Zögern Sie nicht, sich frühzeitig rechtlichen Rat einzuholen. In einer Erstberatung klären wir gerne mit Ihnen die Erfolgsaussichten Ihres individuellen Falls und erläutern Ihnen die weiteren Schritte.
Häufige Fragen zu Querschnittslähmung durch einen Behandlungsfehler.
Was ist der Unterschied zwischen einem einfachen und einem groben Behandlungsfehler?
Ein einfacher Behandlungsfehler ist ein Verstoß gegen den medizinischen Standard. Ein grober Behandlungsfehler ist ein so schwerwiegender Verstoß, dass er aus objektiver ärztlicher Sicht nicht mehr verständlich erscheint. Bei einem groben Fehler kehrt sich die Beweislast für die Ursächlichkeit um, was die Position des Patienten erheblich verbessert.
Wie hoch ist das Schmerzensgeld bei einer Querschnittslähmung durch einen Behandlungsfehler?
Die Höhe des Schmerzensgeldes richtet sich nach dem individuellen Fall, insbesondere nach Schwere der Lähmung, Alter des Patienten und weiteren Umständen.

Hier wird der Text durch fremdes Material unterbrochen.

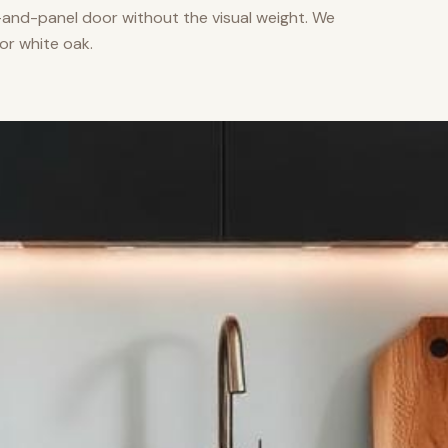
nd-panel door without the visual weight. We
or white oak.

Bei vollständigen Querschnittslähmungen wurden in der Vergangenheit Schmerzensgelder im sechsstelligen Bereich zugesprochen, wobei die individuellen Umstände maßgeblich sind. Informieren Sie sich über die Voraussetzungen für Schadensersatz und Schmerzensgeld.

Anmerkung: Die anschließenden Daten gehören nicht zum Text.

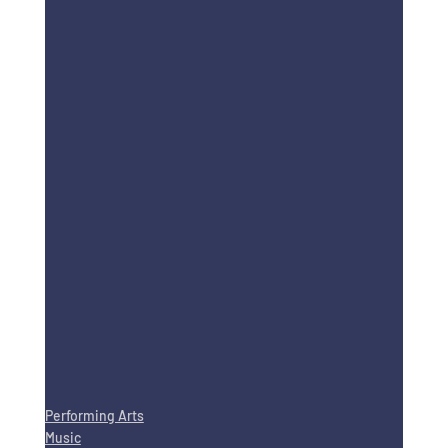
Performing Arts
Music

Wie lange dauert ein Arzthaftungsverfahren?
Arzthaftungsverfahren sind komplex und können z.T. auch mehrere Jahre in Anspruch nehmen. Häufig werden mehrere Gutachten eingeholt, und das Verfahren kann sich über mehrere Instanzen erstrecken. Eine außergerichtliche Einigung kann den Prozess jedoch erheblich verkürzen.
Wer trägt die Kosten für den Rechtsstreit?
Bei erfolgreicher Durchsetzung Ihrer Ansprüche trägt in der Regel die Gegenseite die Kosten. Vorab können die Kosten durch eine Rechtsschutzversicherung gedeckt werden. Auch die Möglichkeit der Prozesskostenhilfe besteht, wenn die finanziellen Voraussetzungen erfüllt sind. Ein Fachanwalt berät Sie zu den verschiedenen Finanzierungsmöglichkeiten.
Wie kann ich beweisen, dass ein Behandlungsfehler vorliegt?
Der Beweis eines Behandlungsfehlers erfolgt in der Regel durch ein medizinisches Gutachten. Ein Sachverständiger prüft, ob bei der Behandlung der zu fordernde Behandlungsstandard eingehalten wurde. Maßgebend dafür ist die Patientenakte. Anhand dieser erfolgt die Bewertung des gesamten Falles. Ein Termin vor Ort ist dafür in den meisten Fällen nicht erforderlich; denn bei einer Untersuchung, die „heute“ erfolgt, lässt sich nicht rückblickend sagen, was „damals“ falsch gemacht worden ist. Deshalb sind die Behandlungsunterlagen das wichtigste Beweismittel im Arzthaftungsrecht.